Extracted page text data:
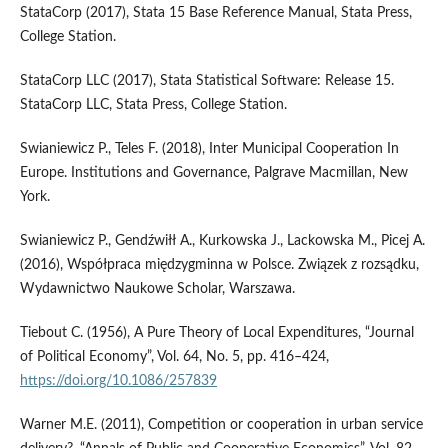
StataCorp (2017), Stata 15 Base Reference Manual, Stata Press,
College Station.
StataCorp LLC (2017), Stata Statistical Software: Release 15.
StataCorp LLC, Stata Press, College Station.
Swianiewicz P., Teles F. (2018), Inter Municipal Cooperation In
Europe. Institutions and Governance, Palgrave Macmillan, New
York.
Swianiewicz P., Gendźwiłł A., Kurkowska J., Lackowska M., Picej A.
(2016), Współpraca międzygminna w Polsce. Związek z rozsądku,
Wydawnictwo Naukowe Scholar, Warszawa.
Tiebout C. (1956), A Pure Theory of Local Expenditures, “Journal
of Political Economy”, Vol. 64, No. 5, pp. 416–424,
https://doi.org/10.1086/257839
Warner M.E. (2011), Competition or cooperation in urban service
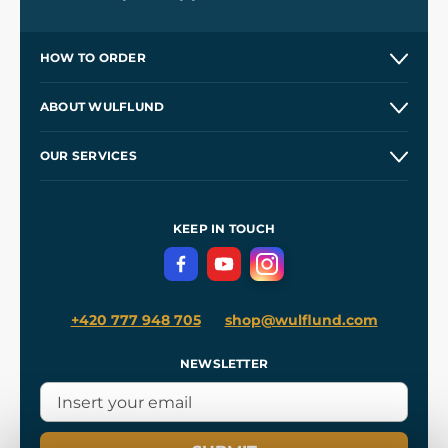
HOW TO ORDER
Contacts and Shops
ABOUT WULFLUND
Etsy Shop ⭐⭐⭐⭐⭐
Our Story
and
Blog
OUR SERVICES
Wholesale
Our Workshops
Shipping and Payment
References
and
Kingdom Come: Deliverance II
Terms and Conditions
KEEP IN TOUCH
Privacy Protection
+420 777 948 705
shop@wulflund.com
NEWSLETTER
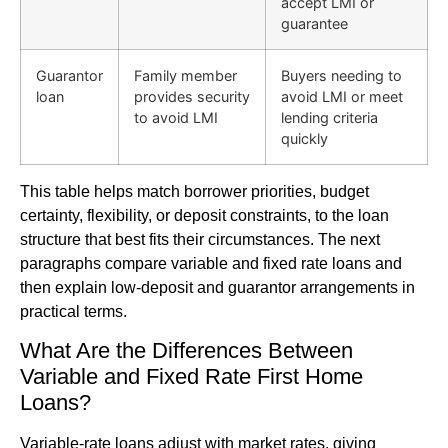
accept LMI or
guarantee
Guarantor
Family member
Buyers needing to
loan
provides security
avoid LMI or meet
to avoid LMI
lending criteria
quickly
This table helps match borrower priorities, budget
certainty, flexibility, or deposit constraints, to the loan
structure that best fits their circumstances. The next
paragraphs compare variable and fixed rate loans and
then explain low-deposit and guarantor arrangements in
practical terms.
What Are the Differences Between
Variable and Fixed Rate First Home
Loans?
Variable-rate loans adjust with market rates, giving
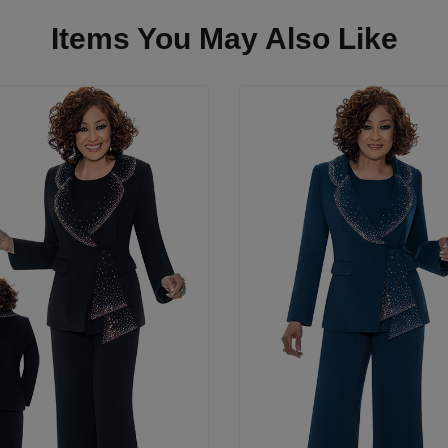
Items You May Also Like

# [YOUR TASK]
Retype every entry above exactly, leaving out the pictures.

# [WRITTEN ANSWER]
StataCorp (2017), Stata 15 Base Reference Manual, Stata Press,
College Station.
StataCorp LLC (2017), Stata Statistical Software: Release 15.
StataCorp LLC, Stata Press, College Station.
Swianiewicz P., Teles F. (2018), Inter Municipal Cooperation In
Europe. Institutions and Governance, Palgrave Macmillan, New
York.
Swianiewicz P., Gendźwiłł A., Kurkowska J., Lackowska M., Picej A.
(2016), Współpraca międzygminna w Polsce. Związek z rozsądku,
Wydawnictwo Naukowe Scholar, Warszawa.
Tiebout C. (1956), A Pure Theory of Local Expenditures, “Journal
of Political Economy”, Vol. 64, No. 5, pp. 416–424,
https://doi.org/10.1086/257839
Warner M.E. (2011), Competition or cooperation in urban service
HOW TO ORDER
Contacts and Shops
ABOUT WULFLUND
Etsy Shop ⭐⭐⭐⭐⭐
Our Story
and
Blog
OUR SERVICES
Wholesale
Our Workshops
Shipping and Payment
References
and
Kingdom Come: Deliverance II
Terms and Conditions
KEEP IN TOUCH
Privacy Protection
+420 777 948 705
shop@wulflund.com
NEWSLETTER
accept LMI or
guarantee
Guarantor
Family member
Buyers needing to
loan
provides security
avoid LMI or meet
to avoid LMI
lending criteria
quickly
This table helps match borrower priorities, budget
certainty, flexibility, or deposit constraints, to the loan
structure that best fits their circumstances. The next
paragraphs compare variable and fixed rate loans and
then explain low-deposit and guarantor arrangements in
practical terms.
What Are the Differences Between
Variable and Fixed Rate First Home
Loans?
Variable-rate loans adjust with market rates, giving
Items You May Also Like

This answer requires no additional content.